Document structure recognition data
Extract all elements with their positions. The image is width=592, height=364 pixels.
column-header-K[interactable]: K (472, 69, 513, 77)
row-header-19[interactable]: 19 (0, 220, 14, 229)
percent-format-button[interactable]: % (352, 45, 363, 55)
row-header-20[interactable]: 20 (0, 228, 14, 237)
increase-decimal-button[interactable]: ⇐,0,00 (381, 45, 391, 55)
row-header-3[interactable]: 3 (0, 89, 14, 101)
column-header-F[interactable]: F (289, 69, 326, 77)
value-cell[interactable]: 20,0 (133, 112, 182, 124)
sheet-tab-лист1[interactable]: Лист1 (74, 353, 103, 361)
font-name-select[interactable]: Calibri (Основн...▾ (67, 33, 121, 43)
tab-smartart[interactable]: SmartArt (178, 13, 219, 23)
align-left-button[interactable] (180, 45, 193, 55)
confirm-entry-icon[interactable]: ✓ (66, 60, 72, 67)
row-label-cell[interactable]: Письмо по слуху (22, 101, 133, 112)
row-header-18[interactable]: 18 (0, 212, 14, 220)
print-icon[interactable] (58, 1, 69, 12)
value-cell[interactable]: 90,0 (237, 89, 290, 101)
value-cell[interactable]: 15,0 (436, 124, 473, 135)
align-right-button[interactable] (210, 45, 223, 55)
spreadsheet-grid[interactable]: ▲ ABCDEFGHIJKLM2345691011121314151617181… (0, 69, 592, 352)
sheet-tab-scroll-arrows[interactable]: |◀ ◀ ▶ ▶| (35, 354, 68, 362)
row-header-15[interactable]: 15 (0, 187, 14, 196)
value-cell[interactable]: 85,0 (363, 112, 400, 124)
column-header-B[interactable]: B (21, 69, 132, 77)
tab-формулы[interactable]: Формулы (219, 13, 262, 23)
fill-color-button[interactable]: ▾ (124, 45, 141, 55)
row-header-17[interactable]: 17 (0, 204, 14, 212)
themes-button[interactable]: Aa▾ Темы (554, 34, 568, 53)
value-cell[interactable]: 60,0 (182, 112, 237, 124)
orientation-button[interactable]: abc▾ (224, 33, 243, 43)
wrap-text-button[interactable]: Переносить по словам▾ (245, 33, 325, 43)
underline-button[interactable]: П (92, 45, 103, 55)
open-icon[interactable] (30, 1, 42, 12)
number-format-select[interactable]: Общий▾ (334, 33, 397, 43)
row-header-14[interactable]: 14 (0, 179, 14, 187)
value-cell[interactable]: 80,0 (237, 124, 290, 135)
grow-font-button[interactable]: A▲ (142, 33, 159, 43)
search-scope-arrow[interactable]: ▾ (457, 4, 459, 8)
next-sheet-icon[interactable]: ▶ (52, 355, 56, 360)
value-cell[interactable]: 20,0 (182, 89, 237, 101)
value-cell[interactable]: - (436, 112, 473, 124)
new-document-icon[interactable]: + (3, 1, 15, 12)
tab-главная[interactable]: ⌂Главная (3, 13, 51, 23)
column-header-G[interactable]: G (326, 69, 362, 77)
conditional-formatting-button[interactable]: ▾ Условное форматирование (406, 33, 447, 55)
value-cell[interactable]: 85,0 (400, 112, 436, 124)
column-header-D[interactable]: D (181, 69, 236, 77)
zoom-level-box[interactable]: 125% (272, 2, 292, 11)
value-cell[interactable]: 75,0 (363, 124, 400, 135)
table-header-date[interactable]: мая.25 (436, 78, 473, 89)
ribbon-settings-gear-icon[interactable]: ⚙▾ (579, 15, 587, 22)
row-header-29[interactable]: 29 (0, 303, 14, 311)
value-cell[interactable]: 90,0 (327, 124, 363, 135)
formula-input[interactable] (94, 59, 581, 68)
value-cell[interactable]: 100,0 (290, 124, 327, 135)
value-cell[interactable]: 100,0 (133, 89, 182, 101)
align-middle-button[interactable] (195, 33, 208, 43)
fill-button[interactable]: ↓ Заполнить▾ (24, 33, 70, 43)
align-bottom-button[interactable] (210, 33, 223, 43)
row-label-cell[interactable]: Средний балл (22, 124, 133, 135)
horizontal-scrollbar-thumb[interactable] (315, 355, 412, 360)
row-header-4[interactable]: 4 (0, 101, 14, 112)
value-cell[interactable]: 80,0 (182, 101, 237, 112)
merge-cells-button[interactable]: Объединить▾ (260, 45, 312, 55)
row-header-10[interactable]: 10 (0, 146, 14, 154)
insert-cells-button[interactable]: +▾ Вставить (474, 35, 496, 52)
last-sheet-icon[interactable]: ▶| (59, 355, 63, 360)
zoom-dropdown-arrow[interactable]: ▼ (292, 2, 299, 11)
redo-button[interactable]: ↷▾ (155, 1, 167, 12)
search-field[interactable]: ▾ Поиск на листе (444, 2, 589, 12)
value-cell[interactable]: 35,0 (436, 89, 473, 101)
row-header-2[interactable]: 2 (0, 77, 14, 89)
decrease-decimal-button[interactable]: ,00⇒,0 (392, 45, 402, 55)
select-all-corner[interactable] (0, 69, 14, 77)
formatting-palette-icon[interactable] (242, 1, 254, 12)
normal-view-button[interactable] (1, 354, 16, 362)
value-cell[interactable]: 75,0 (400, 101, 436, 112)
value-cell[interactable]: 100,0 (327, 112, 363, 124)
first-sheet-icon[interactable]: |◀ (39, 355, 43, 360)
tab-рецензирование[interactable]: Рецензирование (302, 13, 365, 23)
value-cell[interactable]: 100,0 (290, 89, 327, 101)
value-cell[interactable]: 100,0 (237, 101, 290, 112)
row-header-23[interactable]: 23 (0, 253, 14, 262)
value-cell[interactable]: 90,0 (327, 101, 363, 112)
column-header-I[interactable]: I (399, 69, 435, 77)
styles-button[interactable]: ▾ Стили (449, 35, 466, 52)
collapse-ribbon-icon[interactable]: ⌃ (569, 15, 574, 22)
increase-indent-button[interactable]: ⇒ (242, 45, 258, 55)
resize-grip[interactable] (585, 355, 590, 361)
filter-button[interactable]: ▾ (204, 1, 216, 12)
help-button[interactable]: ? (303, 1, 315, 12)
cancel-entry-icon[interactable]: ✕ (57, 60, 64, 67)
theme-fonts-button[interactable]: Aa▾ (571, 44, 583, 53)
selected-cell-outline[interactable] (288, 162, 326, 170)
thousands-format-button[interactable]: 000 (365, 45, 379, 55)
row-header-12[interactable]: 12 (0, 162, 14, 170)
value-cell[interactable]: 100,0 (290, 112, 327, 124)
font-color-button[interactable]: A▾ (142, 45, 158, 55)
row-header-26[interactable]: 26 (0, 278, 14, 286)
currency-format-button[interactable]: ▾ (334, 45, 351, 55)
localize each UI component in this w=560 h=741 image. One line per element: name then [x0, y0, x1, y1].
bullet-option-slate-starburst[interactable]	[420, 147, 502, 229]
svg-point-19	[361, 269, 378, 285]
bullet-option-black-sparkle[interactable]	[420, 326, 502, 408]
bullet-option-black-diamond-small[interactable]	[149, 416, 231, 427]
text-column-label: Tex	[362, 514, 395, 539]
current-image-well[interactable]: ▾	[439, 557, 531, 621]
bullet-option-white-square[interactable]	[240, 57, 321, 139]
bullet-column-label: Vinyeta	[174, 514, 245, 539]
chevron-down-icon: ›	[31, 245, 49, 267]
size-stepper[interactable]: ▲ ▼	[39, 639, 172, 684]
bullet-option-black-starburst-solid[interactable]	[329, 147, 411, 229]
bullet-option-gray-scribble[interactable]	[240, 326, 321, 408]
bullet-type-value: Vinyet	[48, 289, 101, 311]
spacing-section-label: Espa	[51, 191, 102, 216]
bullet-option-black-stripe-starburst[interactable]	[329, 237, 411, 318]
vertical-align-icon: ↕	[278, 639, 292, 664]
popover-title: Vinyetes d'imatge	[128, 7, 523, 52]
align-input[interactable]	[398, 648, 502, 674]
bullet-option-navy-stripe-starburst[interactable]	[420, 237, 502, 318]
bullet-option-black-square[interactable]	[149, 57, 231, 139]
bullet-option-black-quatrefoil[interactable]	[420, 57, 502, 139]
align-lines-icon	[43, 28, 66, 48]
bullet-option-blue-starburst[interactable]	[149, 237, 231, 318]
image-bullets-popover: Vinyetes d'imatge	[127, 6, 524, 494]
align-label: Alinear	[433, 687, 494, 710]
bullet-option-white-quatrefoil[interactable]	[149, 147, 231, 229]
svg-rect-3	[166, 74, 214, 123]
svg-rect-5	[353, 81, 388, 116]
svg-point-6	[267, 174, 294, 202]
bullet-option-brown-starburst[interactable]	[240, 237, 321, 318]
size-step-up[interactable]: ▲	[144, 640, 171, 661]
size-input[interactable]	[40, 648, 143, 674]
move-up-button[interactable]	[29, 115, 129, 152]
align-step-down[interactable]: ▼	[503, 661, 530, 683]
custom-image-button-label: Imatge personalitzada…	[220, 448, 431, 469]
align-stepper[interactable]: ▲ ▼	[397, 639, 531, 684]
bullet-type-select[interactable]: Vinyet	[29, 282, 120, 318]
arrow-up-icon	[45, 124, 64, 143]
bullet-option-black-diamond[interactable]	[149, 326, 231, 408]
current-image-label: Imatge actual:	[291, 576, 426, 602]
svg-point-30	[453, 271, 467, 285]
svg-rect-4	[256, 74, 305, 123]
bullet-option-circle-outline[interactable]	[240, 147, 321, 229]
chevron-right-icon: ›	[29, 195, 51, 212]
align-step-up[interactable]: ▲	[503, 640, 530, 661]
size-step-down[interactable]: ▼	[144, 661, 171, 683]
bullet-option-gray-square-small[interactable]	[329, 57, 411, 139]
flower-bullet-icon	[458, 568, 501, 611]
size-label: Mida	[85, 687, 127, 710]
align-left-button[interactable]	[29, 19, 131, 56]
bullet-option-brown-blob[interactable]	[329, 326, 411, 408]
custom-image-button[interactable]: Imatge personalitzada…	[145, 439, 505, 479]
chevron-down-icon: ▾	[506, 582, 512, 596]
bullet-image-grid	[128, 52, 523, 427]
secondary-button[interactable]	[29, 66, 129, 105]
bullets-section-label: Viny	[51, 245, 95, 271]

Task. Lines holding "Vinyetes": copy each one from the records above.

Answer space.
popover-title: Vinyetes d'imatge	[128, 7, 523, 52]
image-bullets-popover: Vinyetes d'imatge	[127, 6, 524, 494]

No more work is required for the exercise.